5. Nasdaq Listing. Prior to the Closing, EXLP will use its best efforts to list, subject to notice of issuance, the New Common Units on The Nasdaq Stock Market.
6. Conditions to the Obligation of EXLP. The obligation of EXLP to proceed with the closing of the transactions contemplated by this Agreement is subject to the satisfaction or waiver by EXLP on or prior to the Equity Closing Date of the following conditions: (a) EXH shall have materially performed its covenants and agreements contained in this Agreement required to be performed on or prior to the Equity Closing Date, (b) the New Common Units shall have been approved for listing upon notice of issuance on The Nasdaq Stock Market and (c) the board of directors of GP LLC shall have made a good faith determination that EXLP will be unable to complete before the Closing an underwritten public offering of common units at a size and offering price (including discount) acceptable to such board of directors.

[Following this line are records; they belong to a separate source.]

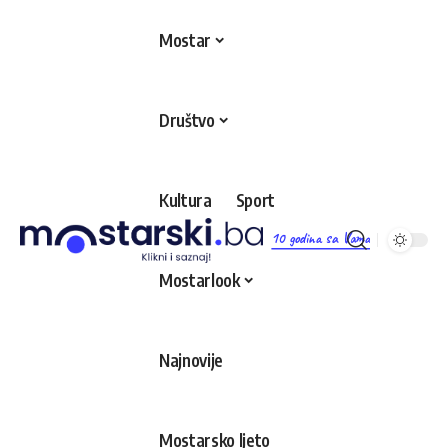
Mostar
Društvo
Kultura
Sport
10 godina sa Vama
Mostarlook
Najnovije
Mostarsko ljeto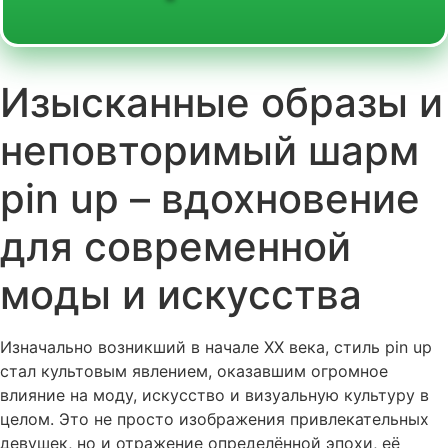
Изысканные образы и
неповторимый шарм
pin up – вдохновение
для современной
моды и искусства
Изначально возникший в начале XX века, стиль
pin up
стал культовым явлением, оказавшим огромное
влияние на моду, искусство и визуальную культуру в
целом. Это не просто изображения привлекательных
девушек, но и отражение определённой эпохи, её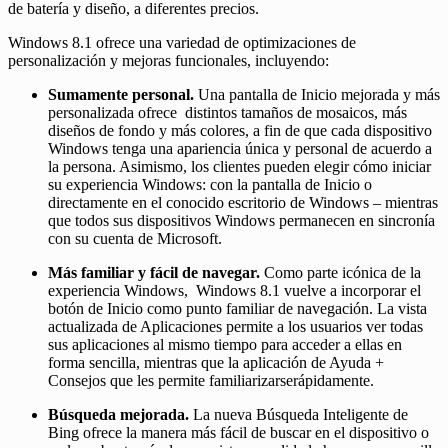
de batería y diseño, a diferentes precios.
Windows 8.1 ofrece una variedad de optimizaciones de
personalización y mejoras funcionales, incluyendo:
Sumamente personal.
Una pantalla de Inicio mejorada y más
personalizada ofrece distintos tamaños de mosaicos, más
diseños de fondo y más colores, a fin de que cada dispositivo
Windows tenga una apariencia única y personal de acuerdo a
la persona. Asimismo, los clientes pueden elegir cómo iniciar
su experiencia Windows: con la pantalla de Inicio o
directamente en el conocido escritorio de Windows – mientras
que todos sus dispositivos Windows permanecen en sincronía
con su cuenta de Microsoft.
Más familiar y fácil de navegar.
Como parte icónica de la
experiencia Windows, Windows 8.1 vuelve a incorporar el
botón de Inicio como punto familiar de navegación. La vista
actualizada de Aplicaciones permite a los usuarios ver todas
sus aplicaciones al mismo tiempo para acceder a ellas en
forma sencilla, mientras que la aplicación de Ayuda +
Consejos que les permite familiarizarserápidamente.
Búsqueda mejorada.
La nueva Búsqueda Inteligente de
Bing ofrece la manera más fácil de buscar en el dispositivo o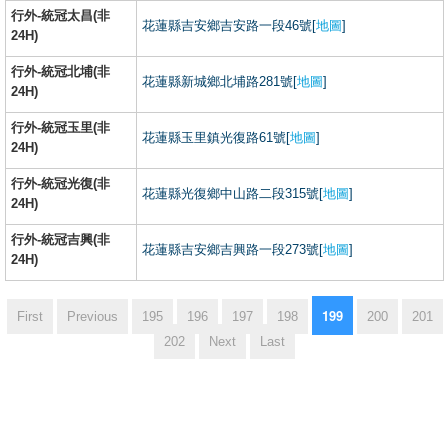
行外-統冠太昌(非
花蓮縣吉安鄉吉安路一段46號[
地圖
]
24H)
行外-統冠北埔(非
花蓮縣新城鄉北埔路281號[
地圖
]
24H)
行外-統冠玉里(非
花蓮縣玉里鎮光復路61號[
地圖
]
24H)
行外-統冠光復(非
花蓮縣光復鄉中山路二段315號[
地圖
]
24H)
行外-統冠吉興(非
花蓮縣吉安鄉吉興路一段273號[
地圖
]
24H)
199
First
Previous
195
196
197
198
200
201
202
Next
Last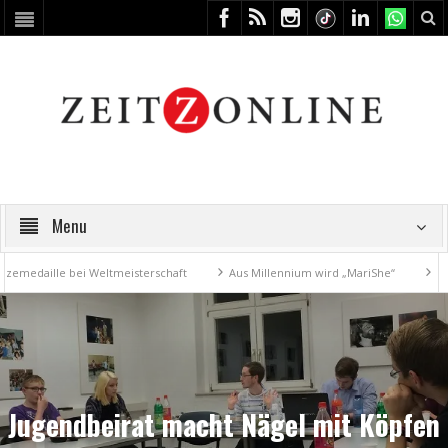
Menu
aille bei Weltmeisterschaft
Aus Millennium wird „MariShe“
4. Kunst
Jugendbeirat macht Nägel mit Köpfen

7. Conditions to the Obligation of the EXH. The obligation of EXH to proceed with the Closing is subject to the satisfaction or waiver by EXH on or prior to the Equity Closing Date of the following conditions: (a) EXLP shall have materially performed its covenants and agreements contained in this Agreement required to be performed on or prior to the Equity Closing Date, (b) the representations and warranties of EXLP made in this Agreement shall be true and correct (without regard to qualifications as to materiality or EXLP Material Adverse Effect contained therein) as of the Equity Closing Date (except to the extent such representations and warranties expressly relate to an earlier date, in which case as of such earlier date) and (c) the board of directors of GP LLC shall have made a good faith determination that EXLP will be unable to complete before the Closing an underwritten public offering of common units at a size and offering price (including discount) acceptable to such board of directors, except in the case of clause (b) where the failure of the representations and warranties to be true and correct, individually or in the aggregate, has not had an EXLP Material Adverse Effect.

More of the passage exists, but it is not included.